How the RWKV language model works
In this post, I will explain the details of how RWKV generates text. For a high level overview of what RWKV is and what is so special about it, check out the other post about RWKV.
To explain exactly how RWKV works, I think it is easiest to look at a simple implementation of it. The following ~100 line code (based on RWKV in 150 lines) is a minimal implementation of a relatively small (430m parameter) RWKV model which generates text.
Minimal RWKV code
To avoid hiding complexity, the model computation itself is written entirely in python, with numpy for matrix / vector operations.

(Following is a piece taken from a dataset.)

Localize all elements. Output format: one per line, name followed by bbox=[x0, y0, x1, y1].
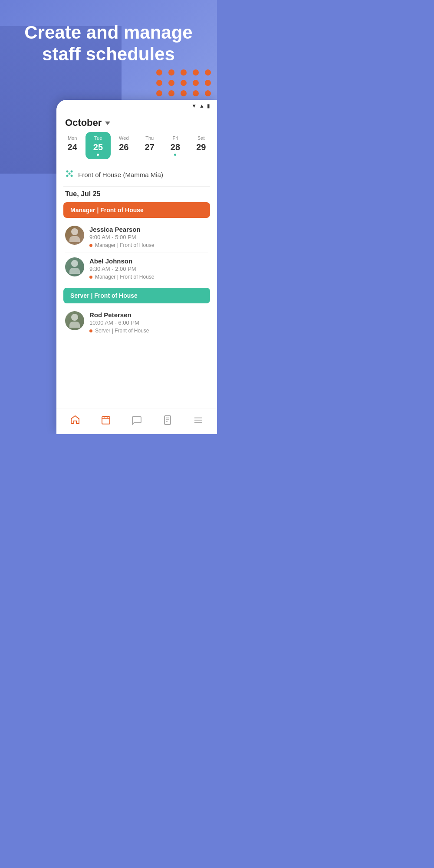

However, I needed to use torch.load
to load the model weights from a file, and tokenizers.Tokenizer
to make the text into tokens the model can work with.
Text generation with RWKV
The code uses RWKV to continue the following text:
“In a shocking finding, scientist discovered a herd of dragons living in a remote, previously unexplored valley, in Tibet. Even more surprising to the researchers was the fact that the dragons spoke perfect Chinese.”
We first need to convert this text into a series of tokens (numbers from 0 to 50276 representing words/symbols/tokens in our vocabulary). That is not the focus of this blog post, so I just do it with an external library tokenizer.encode(context).ids
.
Next, we need to process this sequence of tokens into an RWKV state. Essentially, RWKV represents a function which takes a token and a state, and outputs a probability distribution over the next token, and a new state. Of course, the function also depends on the RWKV model parameters, but since we use a trained model (downloaded from here), we view those parameters as fixed. To convert the text to a state, we just initialize the state to all zeros, and feed the tokens through the RWKV function one by one.
state = np.zeros((N_LAYER, 4, N_EMBD), dtype=np.float32)
for token in tokenizer.encode(context).ids:
probs, state = RWKV(weights, token, state)
Now the variable state
contains a state representation of our input text, and the variable “probs” contain the probability distribution the model predicts for the next token.
We can now simply sample the probability distribution (in practice, we avoid low probability tokens in sample_probs()
) and add another token to the text. Then we feed the new token into RWKV and repeat.
for i in range(100):
token = sample_probs(probs)
print(tokenizer.decode([token]), end="", flush=True)
probs, state = RWKV(weights, token, state)
A typical, generated continuation is:
“They’re just like us. They use Tibetan for communication, and for a different reason – they use a language that they’re afraid to use. To protect their secret, they prefer to speak a different language to the local public.”
Of course, larger models will perform better than this relatively small 430m RWKV.
What goes on inside RWKV()
The first thing RWKV does is look up the embedding vector of the input token. I.e x = params('emb')[0][token]
. Here params('emb')[0]
is simply a \(50277 \times 1024\) matrix, and we extract a row.
The next line x = layer_norm(x, *params('blocks.0.ln0'))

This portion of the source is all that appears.